IndTechSpprt / Split_inference_microcontrollers_fork

This is the repository for my research internship with the Embedded Systems Group at TU Delft, based on Junyu Lu's master thesis - https://github.com/Eagleggs/Split_inference_microcontrollers
0 stars 0 forks source link
distributed-systems embedded-ai embedded-systems networking

File structure

This repository contains the code for both the PC side and the MCU side for my master thesis.

The PC code

Algorithms

images: This folder contains some test images for the project.

__json_files__: This folder contains the recorded model files.

__python_file__: This folder contains the algorithms used to convert the original pytorch CNN models (in my case MobilenetV2 specifically) to JSON files, you can simply run hook.py to insert hooks in the model and then record the models in a JSON file. You can specify the number of layers you want to record in the line of if layer_id == ?. draw.py contains the code I used to produce some of my data image for my thesis paper.

src: This folder contains the Rust code I used to implement the project.
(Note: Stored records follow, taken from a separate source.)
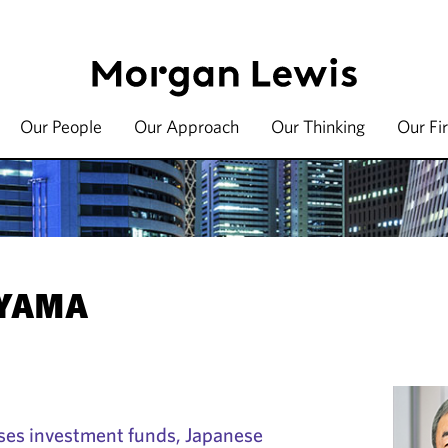
Our People
Our Approach
Our Thinking
Our Fi
EYAMA
es investment funds, Japanese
In lib.rs, I implemented a simple yet effictive Rust representation of CNN models focusing on some basic functionalities like forward propagation and receptive field determination while making use of Rust's traits. In calculation.rs, I implemented some calculation functions which are only used for testing. In decode.rs, I implemented the function used to interpret the converted JSON files into Rust objects which are defined in lib.rs. In operations.rs, I implemented the algorithms used to distribute the models, as well as the method I used to do convolution using a flattened 1-D vector and weights data. In util.rs, I implemented some utility functions, the function name should show the functionality clearly.

main.rs: This is the main test and debugging bed for the distribution algorithm. The main function print the structure of the CNN model while the unit tests test the functionality of each individual function unit.

_testreferences: This folder contains the outputs produced by the original pytorch version. They are used as references in unit tests to judge the correctness of the algorithm used.

Fused

This folder contains the model file after model fusion.

Quantization

This folder contains the code used to perform quantization on the converted JSON model.

python: This folder contains the code used to perform verification on the quantized model.

src: This folder contains the source code used to perform quantization on the model files. merge.rs contains the code used to perform layer fusion on the model file. quant.rs contains the code used to perform quantization after layer fusion, models are converted from 32bits to 8bits following https://arxiv.org/abs/1712.05877v1.

Simulation

This folder contains the code used to perform simulation on a single PC.

src: distribution.rs contains the code used to generate the weights fragment data which is then stored in each individual "MCU" as a JSON file. node.rs contains the codes to simulate each worker node and coordinator node. simulation_setting.rs contains the setting for the simulation, including how each node communicate and work together. It is notable that when you are using a quantized model, you should use the function dubbed with quant instead of the original function. util.rs contains some auxiliary functions.

The MCU code

Arduino code

The folder contains the C++ arduino code for the actual implementation on a Teensy4.1 MCU board. You can ignore other folders except for download folder and worker_code folder.

download: This folder contains the code to download the weights fragment acquired through distribution.rs to MCU's FLASH memory using LittleFS.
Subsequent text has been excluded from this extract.